What services may come
"We are working on services in the areas of workflows and semantics," explains Lecarpentier. "However, most of our current work is really focused on enhancement of existing core services." He continues: "EUDAT is very technical and has been oriented towards creating services from the very beginning. Our priority was to build a few services and get them running as soon as possible. Technically, we've made very good progress, but now the priority is to work on the policy aspects of the collaborative data infrastructure. This means bringing all community repositories and data centers together to support a single set of guidelines covering the legal aspects of data reuse and combination, as well as strengthening the links and agreements between the sites within the collaborative data infrastructure. We will also focus our attention on the adoption of suitable business models for adopting, supporting and sustaining cost-effective common services."

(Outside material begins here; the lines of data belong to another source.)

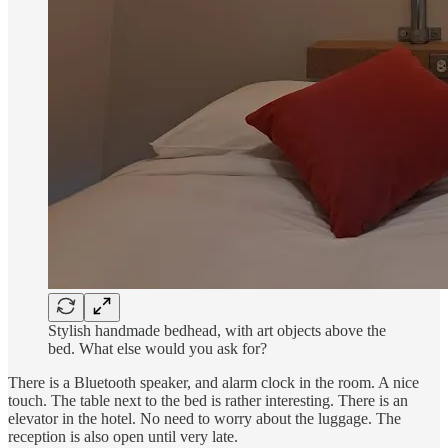
Stylish handmade bedhead, with art objects above the
bed. What else would you ask for?
There is a Bluetooth speaker, and alarm clock in the room. A nice
touch. The table next to the bed is rather interesting. There is an
elevator in the hotel. No need to worry about the luggage. The
reception is also open until very late.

Lecarpentier also highlights the importance of trust in ensuring EUDAT's success: "It's very important to think carefully about how you build the services," he says. "We've designed them jointly with the user communities right from the beginning, which is fundamental to establishing trust." Koski concurs, saying: "Trust between research infrastructures and e-infrastructure providers is key. User communities need to trust the people working in IT and IT folks need to trust the users."